(REQUIRED WORK) The lines to be copied are those below that contain "heeft".

(THE RECORDS)
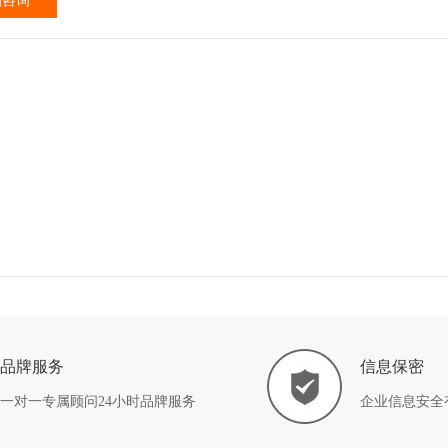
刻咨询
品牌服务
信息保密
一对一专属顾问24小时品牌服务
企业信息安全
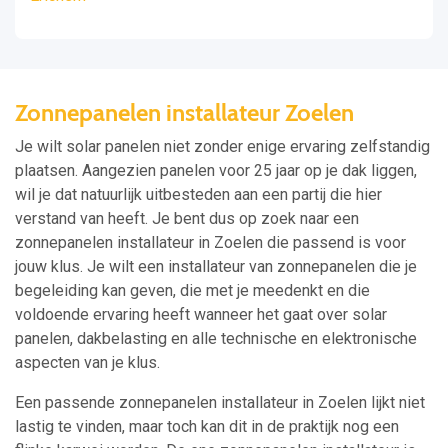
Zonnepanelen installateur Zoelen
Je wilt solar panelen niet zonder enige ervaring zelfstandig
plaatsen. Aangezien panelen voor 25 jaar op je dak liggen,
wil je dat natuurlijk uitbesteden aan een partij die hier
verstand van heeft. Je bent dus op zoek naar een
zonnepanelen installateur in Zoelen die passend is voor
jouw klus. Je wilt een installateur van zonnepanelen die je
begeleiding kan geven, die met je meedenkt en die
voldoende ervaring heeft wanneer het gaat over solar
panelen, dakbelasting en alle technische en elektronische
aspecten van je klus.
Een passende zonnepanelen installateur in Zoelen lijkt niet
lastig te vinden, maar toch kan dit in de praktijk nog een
==
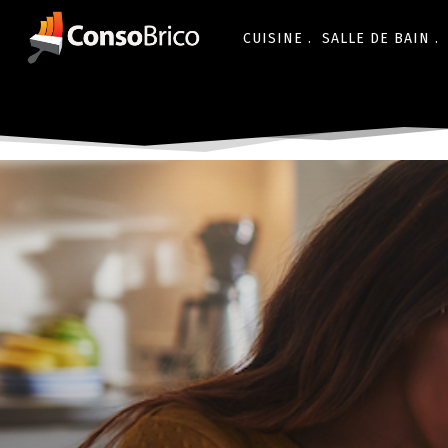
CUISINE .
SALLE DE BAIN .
* * *
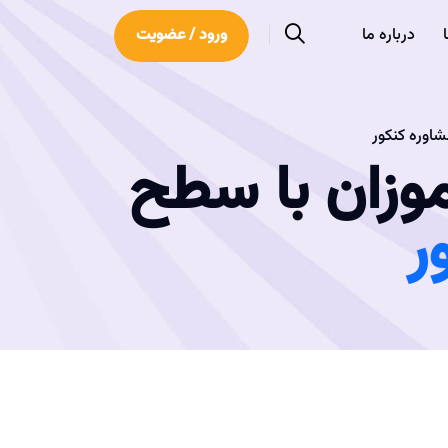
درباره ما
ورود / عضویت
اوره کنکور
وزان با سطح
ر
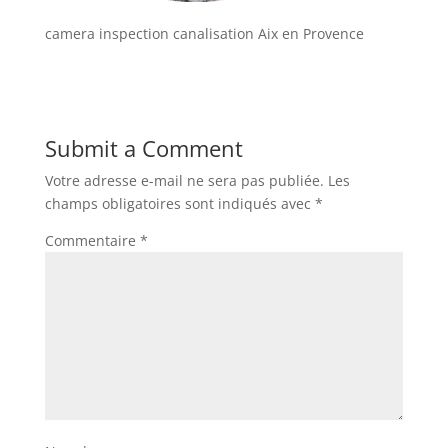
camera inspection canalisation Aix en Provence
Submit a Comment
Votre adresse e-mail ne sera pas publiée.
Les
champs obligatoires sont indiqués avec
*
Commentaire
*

(ANSWER SPACE)
verstand van heeft. Je bent dus op zoek naar een
voldoende ervaring heeft wanneer het gaat over solar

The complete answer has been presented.